Menanti Benteng Van den Bosch Menjadi Destinasi Wisata di Ngawi

Nilai kontrak kontrak rehabilitasi ini sebesar Rp113,7 miliar yang ditargetkan selesai di akhir Desember 2022.

- Advertisement -

PropertiTerkini.com, (NGAWI) — Kementerian Pekerjaan Umum dan Perumahan Rakyat (PUPR) tengah menyelesaikan pekerjaan rehabilitasi bangunan pada Kawasan Pusaka Benteng Van den Bosch atau biasa disebut Benteng Pendem di Kabupaten Ngawi, Provinsi Jawa Timur.

Rehabilitasi Benteng Pendem dilakukan demi menjaga kelestarian bangunan cagar budaya yang dibangun tahun 1840-an sekaligus meningkatkan potensi pariwisata di Kabupaten Ngawi.

Baca Juga: Program KOTAKU Sentuh Kawasan Gresik

Menteri PUPR Basuki Hadimuljono mengatakan rehabilitasi ini dilaksanakan sebagai tindak lanjut atas instruksi Presiden Joko Widodo saat beliau mengunjungi Benteng Pendem pada tanggal 1 Februari 2019 silam.
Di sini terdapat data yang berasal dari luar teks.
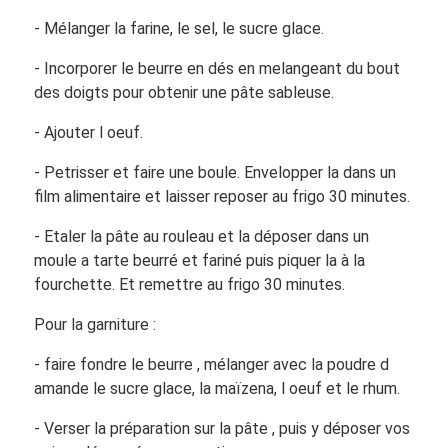
- Mélanger la farine, le sel, le sucre glace.
- Incorporer le beurre en dés en melangeant du bout
des doigts pour obtenir une pâte sableuse.
- Ajouter l oeuf.
- Petrisser et faire une boule. Envelopper la dans un
film alimentaire et laisser reposer au frigo 30 minutes.
- Etaler la pâte au rouleau et la déposer dans un
moule a tarte beurré et fariné puis piquer la à la
fourchette. Et remettre au frigo 30 minutes.
Pour la garniture :
- faire fondre le beurre , mélanger avec la poudre d
amande le sucre glace, la maïzena, l oeuf et le rhum.
- Verser la préparation sur la pâte , puis y déposer vos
Apalagi kawasan Benteng Pendem ini merupakan cagar budaya, penataannya harus dilakukan secara hati-hati agar nilai kulturalnya tetap terjaga.
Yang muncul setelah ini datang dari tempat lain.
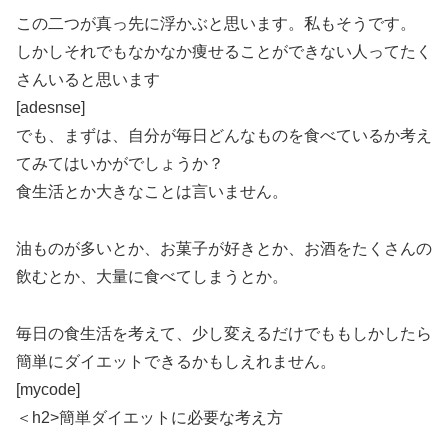
この二つが真っ先に浮かぶと思います。私もそうです。
しかしそれでもなかなか痩せることができない人ってたく
さんいると思います
[adesnse]
でも、まずは、自分が毎日どんなものを食べているか考え
てみてはいかがでしょうか？
食生活とか大きなことは言いません。
油ものが多いとか、お菓子が好きとか、お酒をたくさんの
飲むとか、大量に食べてしまうとか。
毎日の食生活を考えて、少し変えるだけでももしかしたら
簡単にダイエットできるかもしえれません。
[mycode]
＜h2>簡単ダイエットに必要な考え方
Kepala Balai Besar Permukiman Wilayah (BPPW) Jawa Timur M Reva Sastrodiningrat mengatakan, saat ini pekerjaan revitalisasi sudah hampir 92 persen dengan seluruh pekerjaan pada bangunan utama yang sudah hampir selesai dan tinggal penyelesaian pekerjaan bangunan tambahan.

“Sisa pekerjaan saat ini yakni pembangunan 5 toilet umum, jalur pedestrian sekitar kawasan yang bisa dimanfaatkan juga untuk jogging, dan pekerjaan lansekap.
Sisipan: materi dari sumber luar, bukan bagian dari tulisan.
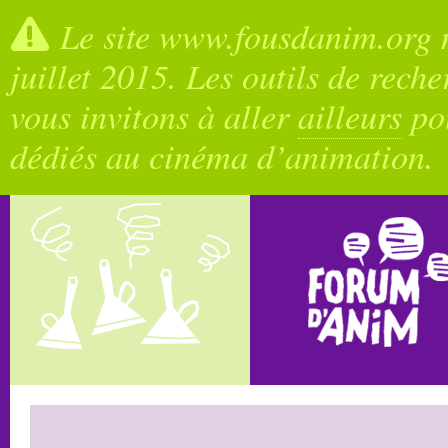
Le site www.fousdanim.org n
juillet 2015. Les outils de rech
vous invitons à aller
ailleurs
pou
dédiés au cinéma d’animation.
Baca Juga: Presiden Jokowi Resmikan Penataan Kawasan Pulau Rinca di TN Komodo

“Target tuntas 100 persen akhir Desember 2022, lebih cepat dari rencana kontrak selesai pada Januari 2023,” kata Reva.

Selain itu, lanjut Reva, pihaknya juga akan meningkatkan penghijauan di kawasan Benteng Pendem dengan tetap berkoordinasi bersama Balai Pelestarian Cagar Budaya (BPCB) Provinsi Jatim. Ke depannya diharapkan dapat dijadikan wisata edukasi sejarah cagar budaya yang dilengkapi dengan papan informasi penjelasan pada setiap sudut ruangannya.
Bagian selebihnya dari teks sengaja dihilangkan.